How to Get a Refund on Property Tax Overpayment

Local governments calculate the property tax based on the value of your property. Typically, you can request a refund if there is an overage after the local tax office receives the full amount due for the year. If you live in a location that permits you to make payments on your tax bill, the tax office credits the overage to your next payment. Overpayment can occur because of a reduction in the value of your property after you paid your tax, calculation errors by the taxing department, a mistake by the taxpayer or double payment due to the taxpayer not realizing the lender paid the tax bill from an escrow account.

Contact your local tax collector's office to determine amount of tax owed. Ask the representative to look up how much you paid toward the tax to confirm any overpayment. If you live in a location that notifies you of an overage such as Montgomery County, Ohio, read the notice to learn the requirements for applying for a refund.

Request an application for a refund or a link to download an application.

Gather any documentation proving that you overpaid your property tax.
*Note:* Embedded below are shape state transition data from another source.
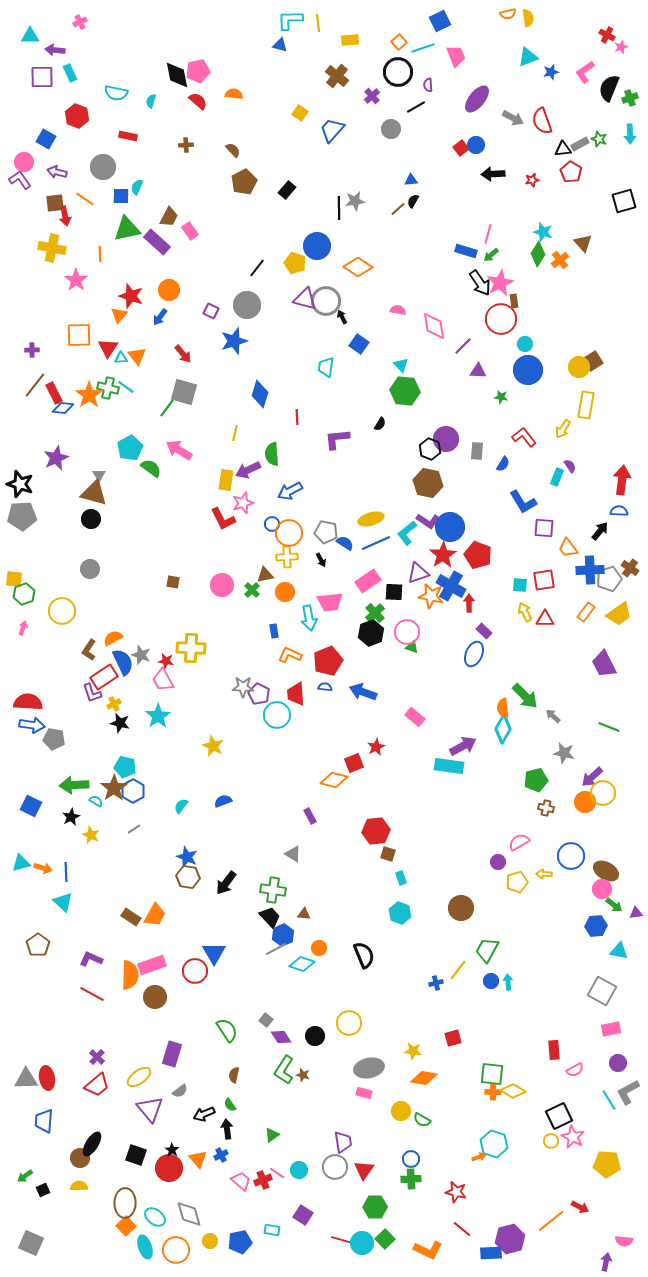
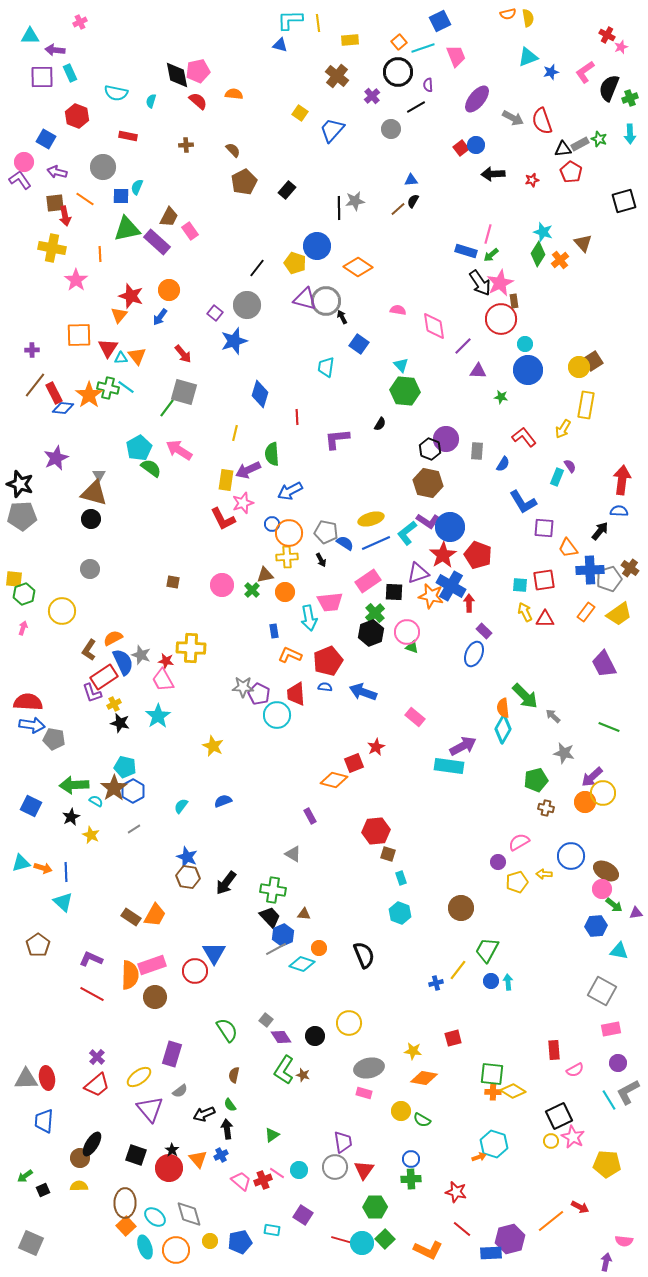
purple square at (211, 311): moved 4 px right, 2 px down; rotated 14 degrees clockwise
cyan pentagon at (130, 448): moved 9 px right
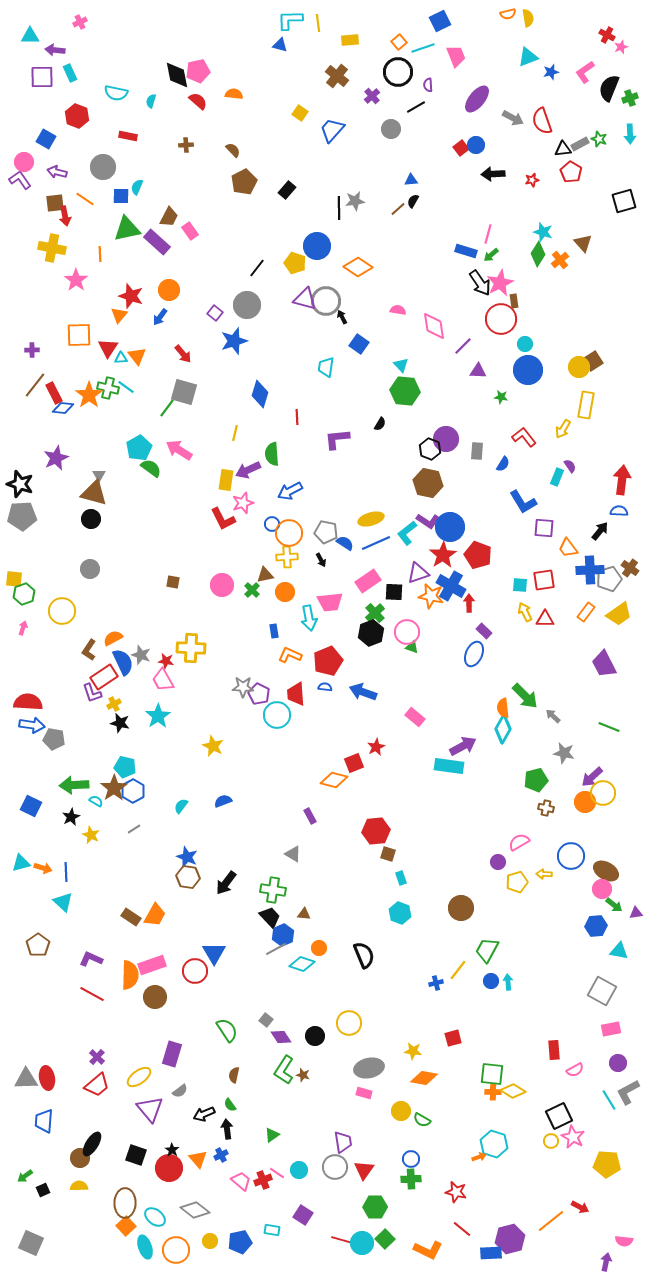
gray diamond at (189, 1214): moved 6 px right, 4 px up; rotated 36 degrees counterclockwise
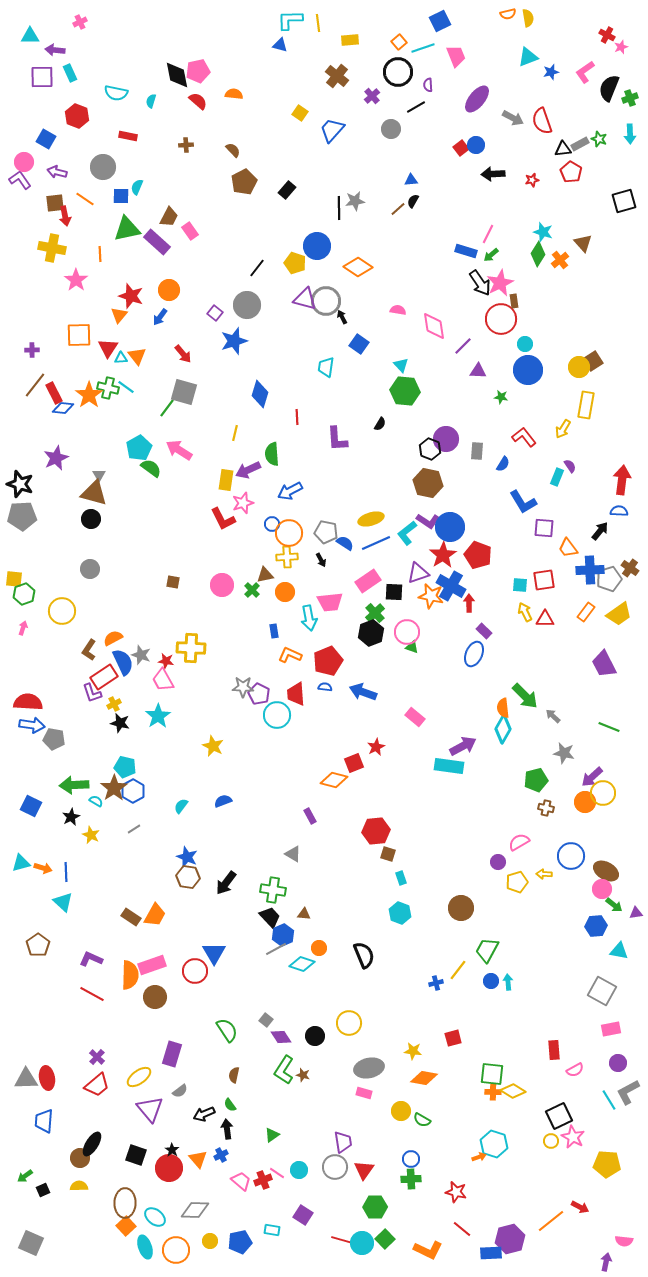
pink line at (488, 234): rotated 12 degrees clockwise
purple L-shape at (337, 439): rotated 88 degrees counterclockwise
gray diamond at (195, 1210): rotated 36 degrees counterclockwise
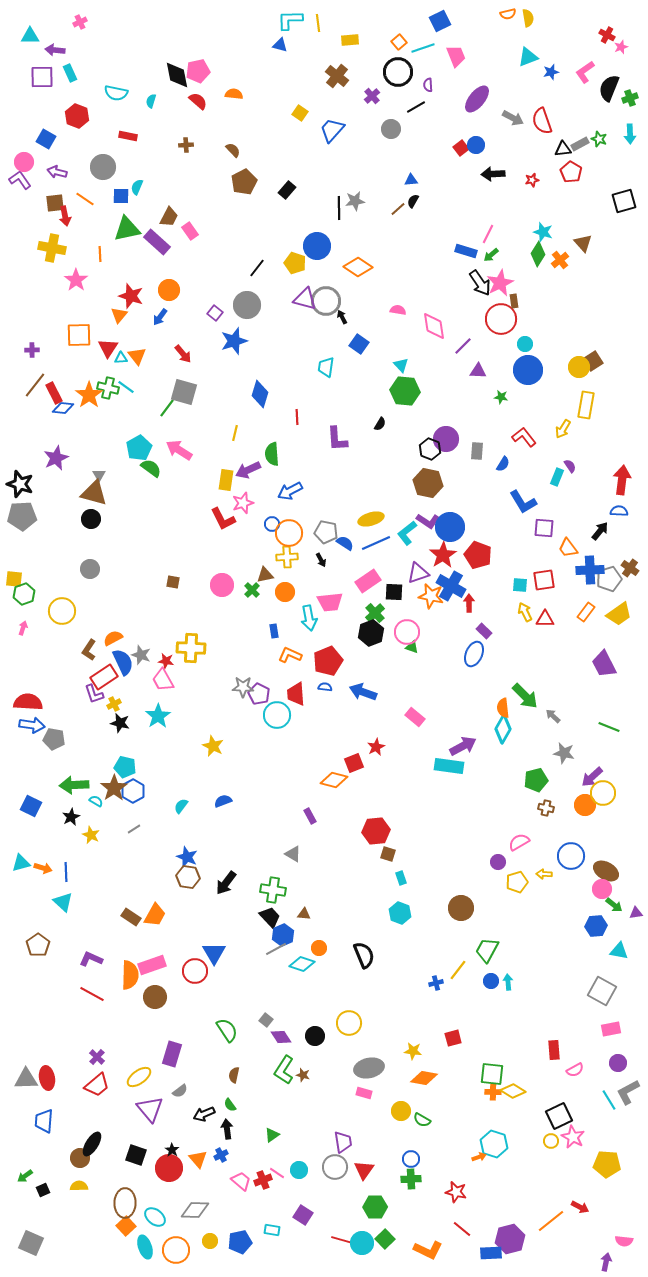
purple L-shape at (92, 693): moved 2 px right, 1 px down
orange circle at (585, 802): moved 3 px down
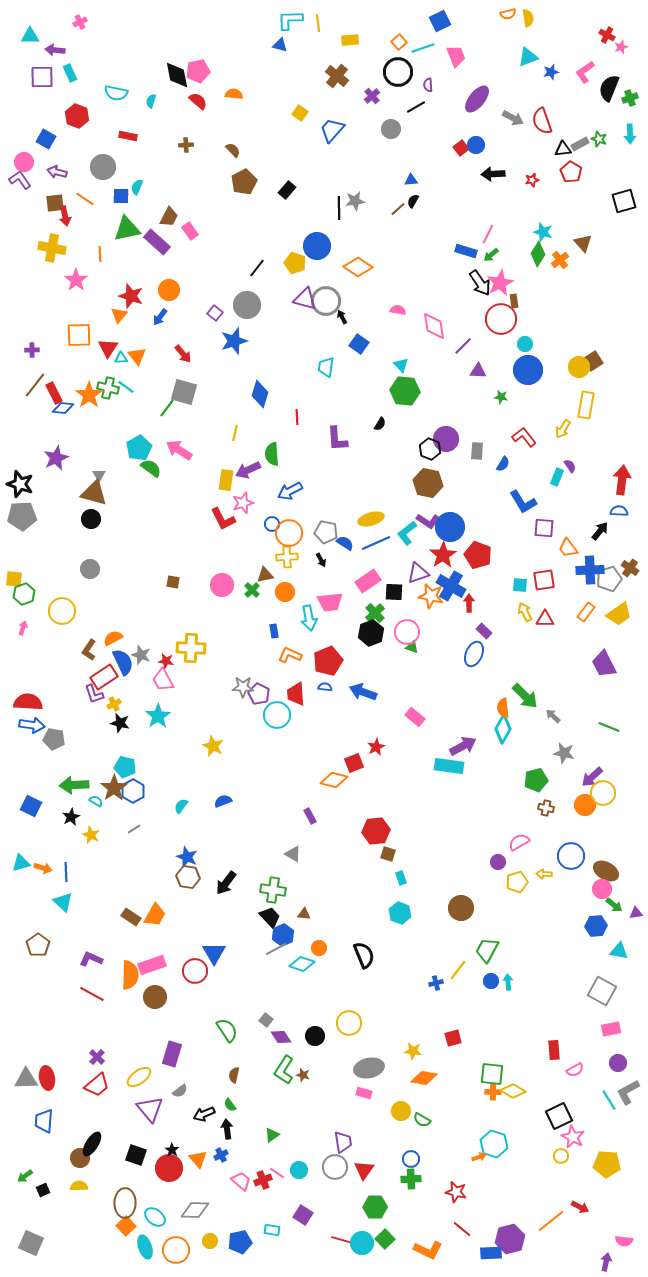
yellow circle at (551, 1141): moved 10 px right, 15 px down
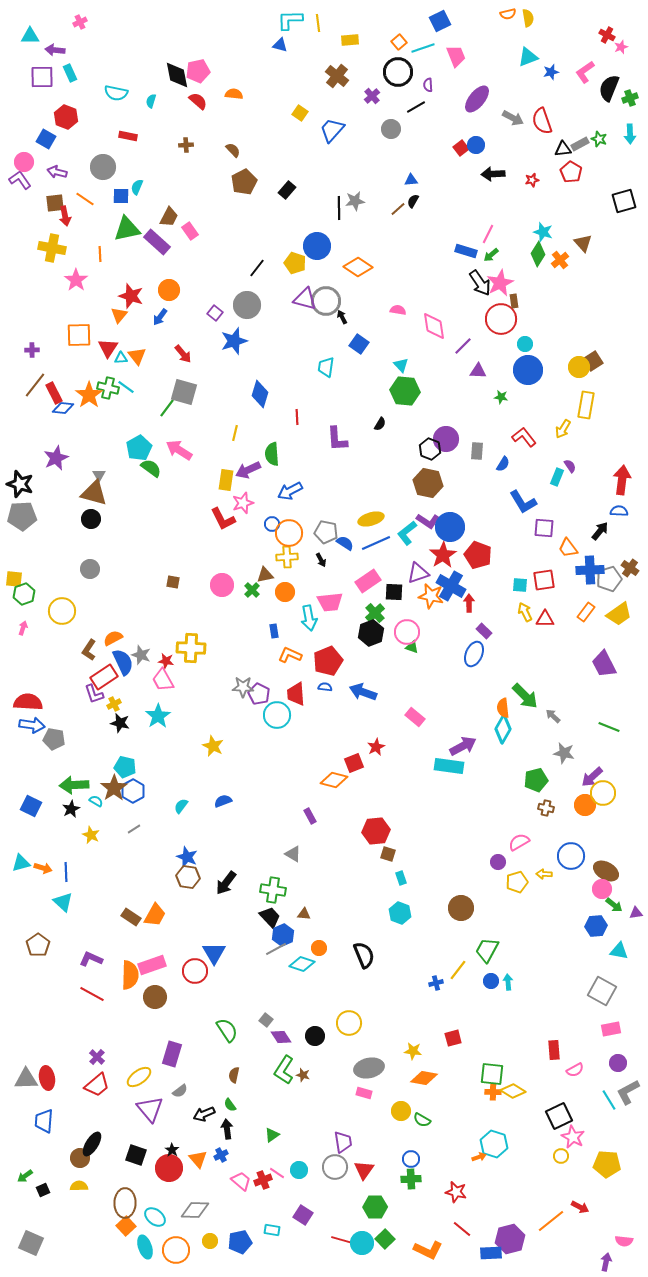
red hexagon at (77, 116): moved 11 px left, 1 px down
black star at (71, 817): moved 8 px up
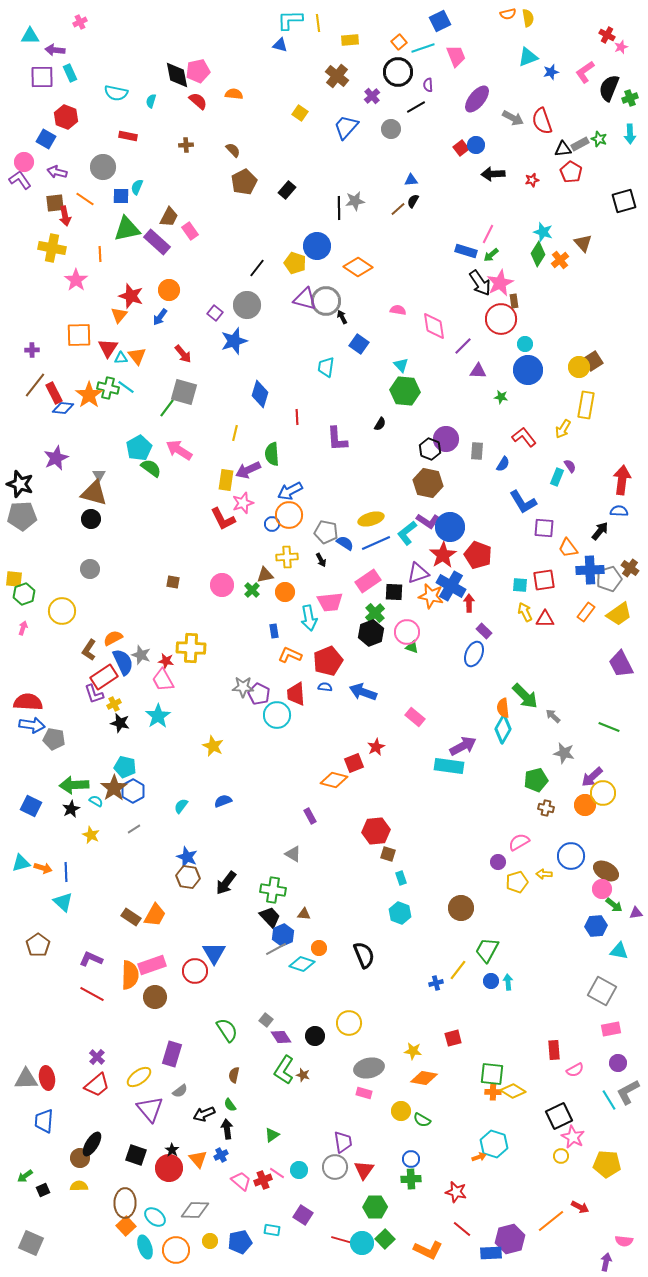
blue trapezoid at (332, 130): moved 14 px right, 3 px up
orange circle at (289, 533): moved 18 px up
purple trapezoid at (604, 664): moved 17 px right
This can include canceled checks, stamped receipts or your mortgage statement that shows your escrow information.

Complete the application and have it notarized if necessary. Tax collector offices such as in San Diego County, California require the seal of a notary public if the claim is over $500.

Mail the form to your local tax collector's office. Include any required proof with your application.


  • Make sure you sign and date your claim. Make copies of your application and documentation before mailing it.


  • You might lose your right to a refund if you do not place your claim within the time specified by your local tax collector's office.